Am späten Abend der darauf folgenden Nacht gab es Unruhe unter den Torwachen. Man hatte einen Reiter gesehen, der auf die Burg zuhielt. Rasch jedoch war klar - es war die Gardistin Julienne, die da im Dunkeln herangeritten kam. Das Tor wurde geöffnet und die Heimkehrerin freundlich begrüßt.
"Bei den Göttärn, Julienne! Warum bist du nischt in einem Gast'aus untärgekommön?!?", meinte einer der Männer kopfschüttelnd.
Doch die Gardistin schüttelte nur müde den Kopf. Selbst ihre Stute - die stets unruhige Hexe - schien erschöpft.
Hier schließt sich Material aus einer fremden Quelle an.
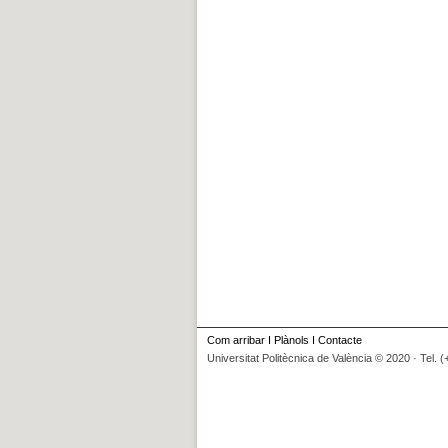
Com arribar
I
Plànols
I
Contacte
Universitat Politècnica de València © 2020 · Tel. 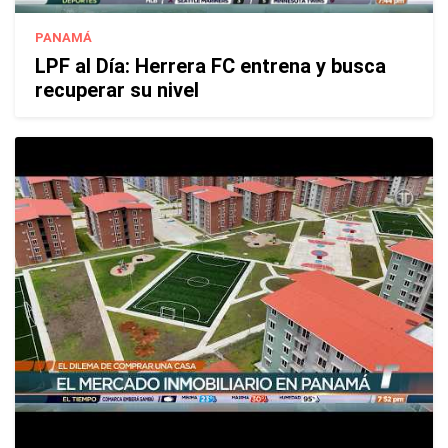
PANAMÁ
LPF al Día: Herrera FC entrena y busca
recuperar su nivel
Reiterin und Pferd waren Schlammbespritzt - ein Zeichen dafür, dass sie, trotz schlechter Wegstrecke, ordentlich Stoff gegeben haben mussten.
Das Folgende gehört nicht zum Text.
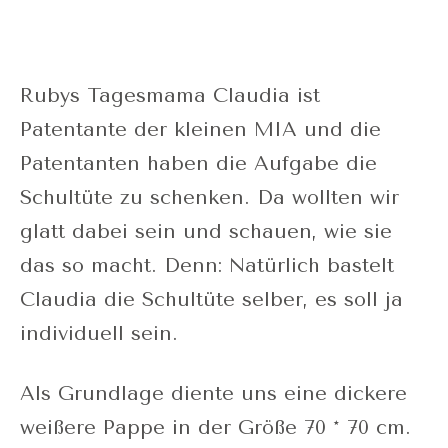
Rubys Tagesmama Claudia ist
Patentante der kleinen MIA und die
Patentanten haben die Aufgabe die
Schultüte zu schenken. Da wollten wir
glatt dabei sein und schauen, wie sie
das so macht. Denn: Natürlich bastelt
Claudia die Schultüte selber, es soll ja
individuell sein.
Als Grundlage diente uns eine dickere
weißere Pappe in der Größe 70 * 70 cm.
"Gibt es etwas Neuös aus Riche de Chêne?", fragte ein anderer, von dem eine entfernte Verwandte auf dem Gut lebte.
"Jetzt lasst meinö Schwestär doch erst mal ankommön!", sprach eine Stimme und aus der Dunkelheit schälte sich eine kurzgewachsene, schwarzhaarige Gestalt - Juliennes ältester Bruder, Ciel.
"Mon frére! Es ist gut disch zu se'ön!", sagte die Gardistin und schwang sich steif aus dem Sattel. Sie führte Hexe in den Stall, wo sie sich zunächst um das Pferd kümmerte. "'arter Ritt?", erkundigte sich Ciel, während er ihr Zaum, Decke und Sattel abnahm.
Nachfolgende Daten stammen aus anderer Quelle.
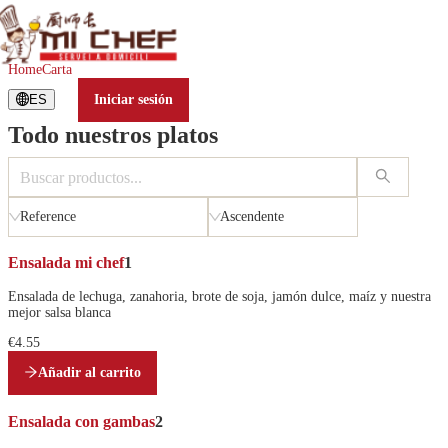
Carta
Home
Carta
ES
Iniciar sesión
Todo nuestros platos
C
a
r
g
Reference
Ascendente
a
n
Ensalada mi chef
1
d
Ensalada de lechuga, zanahoria, brote de soja, jamón dulce, maíz y nuestra
o
mejor salsa blanca
.
€4.55
.
.
Añadir al carrito
Ensalada con gambas
2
"Oui. Isch bin erst gegön Mittag losgekommän.", antwortete seine Schwester kurzsilbig. Der kleine Gardist nickte und hing die Sachen über einen Sattelbock, der in der Stallgasse stand. Dann reichte er auf ihre Anweisungen Eimer und Schwamm, damit sie Hexe vom Schlamm befreien konnte. Schließlich ließ sie sich einen Lappen geben, mit dem sie das Pferd trockenrieb.
Julienne schlüpfte aus dem Verschlag, brachte das Sattelzeug fort und kam mit einer großen, leichten Decke zurück, mit der sie ihre Stute bedeckte. Das Tier war so müde, dass es nicht einmal den üblichen Versuch unternahm, den Stoff von seinem Rücken zu ziehen.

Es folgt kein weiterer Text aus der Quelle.